◆ What is required
Below are records to write out exactly; drop the pictures when you do.

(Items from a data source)
══════
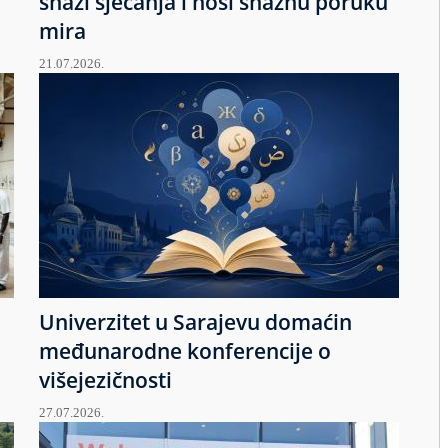
snazi sjećanja i nosi snažnu poruku
mira
21.07.2026.
Univerzitet u Sarajevu domaćin
međunarodne konferencije o
višejezičnosti
27.07.2026.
══════
◆ Task response
snazi sjećanja i nosi snažnu poruku
mira
21.07.2026.
Univerzitet u Sarajevu domaćin
međunarodne konferencije o
višejezičnosti
27.07.2026.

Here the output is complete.